Healthcare industry execs launch opioid treatments centers in Tenn., Va.
Veteran healthcare industry executives have launched Nashville, Tenn.-based ReVIDA Recovery Centers, a network of outpatient centers focused on treating opioid use disorder through a combination of medication and behavioral therapy.
Healthcare regulatory attorney Lee Dilworth founded the venture, with help from former RCCH HealthCare Partners CEO Martin Rash, who is serving as board chairman of ReVIDA, and former Acadia Healthcare regional director Ed Ohlinger, who is chief operating officer of the clinics.
"Historically there's been emphasis just on the medication piece and insufficient emphasis on the behavioral health components" of opioid addiction treatment, CEO Dilworth explained. "We want to switch that paradigm, and our centers will have very robust behavioral health programming."
Dilworth said he decided to launch the medication-assisted treatment clinics after three of his sons' close friends lost their lives to opioid addiction. In November, he bought seven existing cash-only clinics in eastern Tennessee and Southwest Virginia serving about 2,000 patients each month, and set about revamping the care model to focus on patient outcomes.
Beyond medication, the clinics will provide individual and group behavioral therapy onsite. A team of care coordinators will also attend to patients' non-medical needs, referring them to social services that can help with housing, employment or enrolling in insurance coverage, if needed.
"Medication is critical to the overall success. Medication quiets the brain of this person who suffers from opioid use disorder, and when the brain is quieted and no longer tasked with how to find the opioid, and doesn't have to deal with the withdrawals or the cravings, then the clinical work can happen and we can be successful in retraining, teaching, helping the patients develop necessary social skills, coping skills, and anger-management skills," Ohlinger said.
ReVIDA is in the process of contracting with insurance companies. It already accepts Virginia Medicaid patients and is in discussions with the managed-care organizations that serve Tennessee Medicaid members. After that, it will begin contracting with commercial payers. Dilworth said he expects more than 50% of ReVIDA's patients to be covered by insurance by the end of 2019.

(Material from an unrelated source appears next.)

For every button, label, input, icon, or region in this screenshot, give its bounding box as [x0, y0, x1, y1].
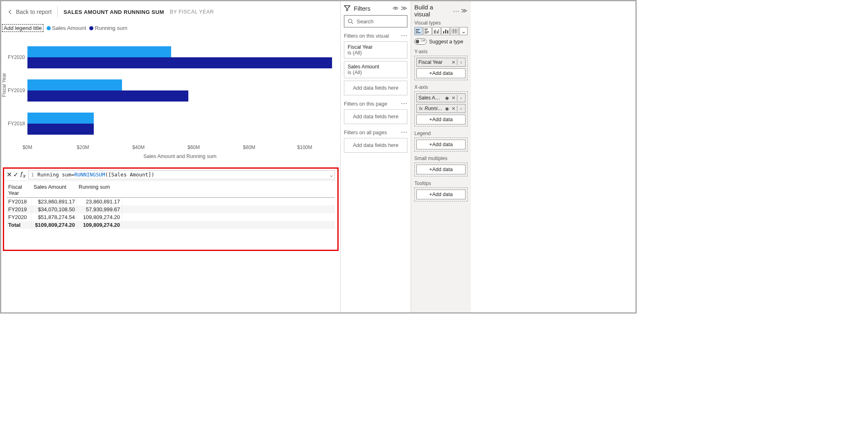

According to the National Center on Addiction and Substance Abuse, only one in 10 patients who need medication-assisted treatment for opioid use disorder receive it. MAT combines medication with behavioral counseling and is considered effective at reducing the risk for relapse and improving chances of recovery. The lack of insurance coverage is one of the major barriers preventing patients in need from accessing treatment.
In Tennessee, 1,268 people died of overdoses related to opioids in 2017, according to the Tennessee Department of Health. Virginia's health department reported 1,229 overdose deaths related to opioids in the state in 2017. Nationwide, there were more than 47,000 overdose deaths related to opioids that year, according to the Centers for Disease Control and Prevention.